Performing systematic whole genome sequencing (WGS) enables rapid, reliable, and complex insight into the Mycobacterium (M.) tuberculosis genome linked to anti-TB drug resistance [2], and, in phylogenetic analysis, it allows to determine M. tuberculosis complex (MTBC) lineages, analysis of transmission events, and tracing TB outbreaks with a higher discriminatory power compared to traditionally used tools [3], [4], [5], [6].

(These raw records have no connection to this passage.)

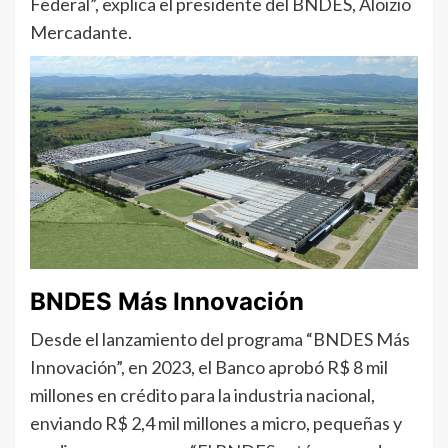
Federal”, explica el presidente del BNDES, Aloizio
Mercadante.
BNDES Más Innovación
Desde el lanzamiento del programa “BNDES Más
Innovación”, en 2023, el Banco aprobó R$ 8 mil
millones en crédito para la industria nacional,
enviando R$ 2,4 mil millones a micro, pequeñas y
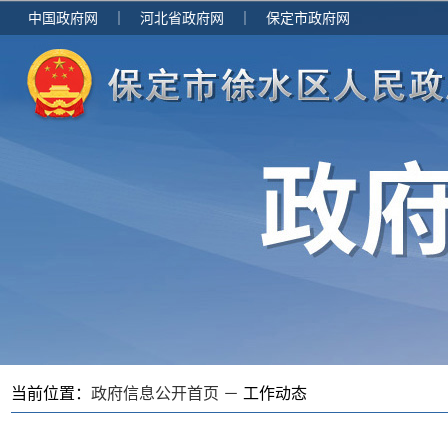
中国政府网
｜
河北省政府网
｜
保定市政府网
当前位置：
政府信息公开首页 －
工作动态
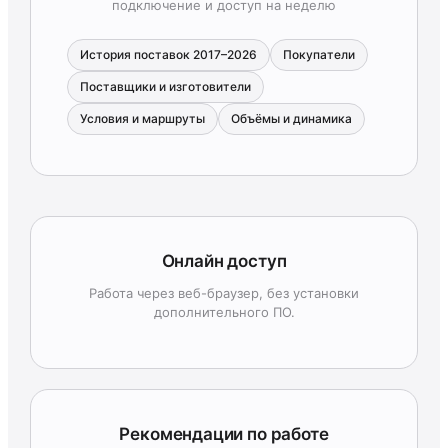
подключение и доступ на неделю
История поставок 2017–2026
Покупатели
Поставщики и изготовители
Условия и маршруты
Объёмы и динамика
Онлайн доступ
Работа через веб-браузер, без установки
дополнительного ПО.
Рекомендации по работе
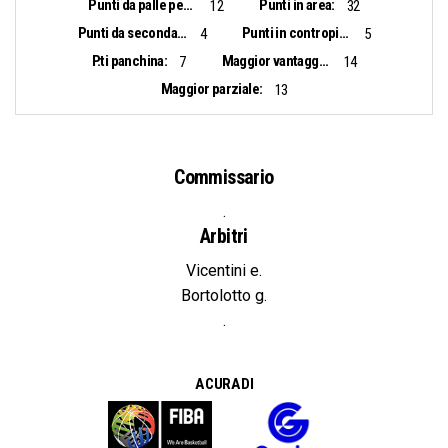
Punti da palle perse:
Punti in area:
12
32
Punti da seconda opportunità:
Punti in contropiede:
4
5
P.ti panchina:
Maggior vantaggio:
7
14
Maggior parziale:
13
Commissario
.
Arbitri
Vicentini e.
Bortolotto g.
.
A CURA DI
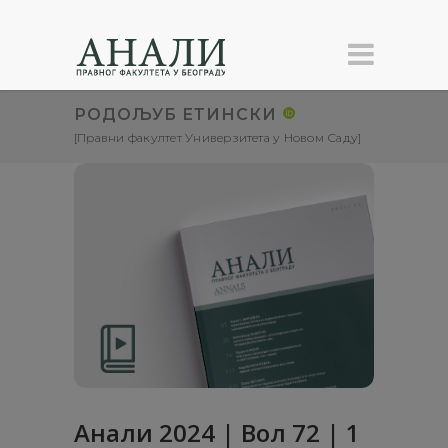
РОДОЉУБ ЕТИНСКИ
[Правни факултет Универзитета у Новом Саду]
Анали 2024 | Вол 72 | 1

Studies have shown that the individual lineages may differ in resistance profile, virulence, transmissibility and may also determine the clinical outcome of tuberculosis [7], [8]. The classification of M. tuberculosis lineages, as well as the genomic relatedness of individual strains, has not been performed in Slovakia by any molecular technique. The objective of this study is to describe the underlying resistance patterns and characterize the genomic variability of the MDR- and XDR M. tuberculosis strain using WGS technology. WGS data will provide a baseline set of major clones and lineages of resistant TB in this country and cluster analysis will contribute to the localization of outbreaks at the regional level.
2. Material and methods
2.1. Clinical isolates
In 2018 and 2019, 495 M. tuberculosis strains, from more than 49,000 samples collected, were reported at the National reference laboratory for mycobacteriology in Vyšné Hágy, High Tatras, Slovakia, which is the only centralized clinical microbiological laboratory dedicated to the diagnosis of TB in the country. The pulmonary form was confirmed in 423 cases (85.5%) and the extrapulmonary form (primarily affecting the bones and joints of the spine) in 72 cases (14.5%). HIV as an associated disease was present in 6 patients (1.21%).
The presence of M. tuberculosis in clinical samples was confirmed by smear positivity and culture positivity on Löwenstein-Jensen (LJ) solid medium and in BACTECTM MGITTM 960 System (Becton and Dickinson, Franklin Lakes, USA).
Epidemiological data on patients were obtained from National reference laboratory for microbiology in Vyšné Hágy, High Tatras, Slovakia, under special codes, used also for the identification of individual isolates in this study.
2.2. Drug susceptibility testing
GeneXpert MTB/RIF assay (Cepheid, Sunnyvale, USA) was performed to determine rifampicin resistance. Conventional phenotypic drug susceptibility testing (pDST) by proportion method on LJ was then performed for first-line (rifampicin, isoniazid, ethambutol) and second-line drugs (streptomycin, amikacin, capreomycin, kanamycin, ethionamide, levofloxacin, moxifloxacin, cycloserine) and used as a standard method to define XDR-TB and MDR-TB cases. In this study, we used critical concentrations of antituberculosis drugs according to WHO recommendations [9]. The critical concentrations were 0.2 mg/L for isoniazid, 40.0 mg/L for rifampin, 2.0 mg/L for ethambutol, 2.0 mg/L for levofloxacin, 2.0 mg/L for moxifloxacin, 4.0 mg/L for streptomycin, 30.0 mg/L for amikacin, 30.0 mg/L for kanamycin, 40.0 mg/L for capreomycin, 30 mg/L for cycloserine. The results were determined after three weeks of incubation at 37 °C. Drug susceptibility to pyrazinamide was performed in BACTECTM MGITTM 960 System with the critical concentration 100 mg/L. WGS was carried out for strains with confirmed phenotypic resistance to at least isoniazid and rifampicin (MDR).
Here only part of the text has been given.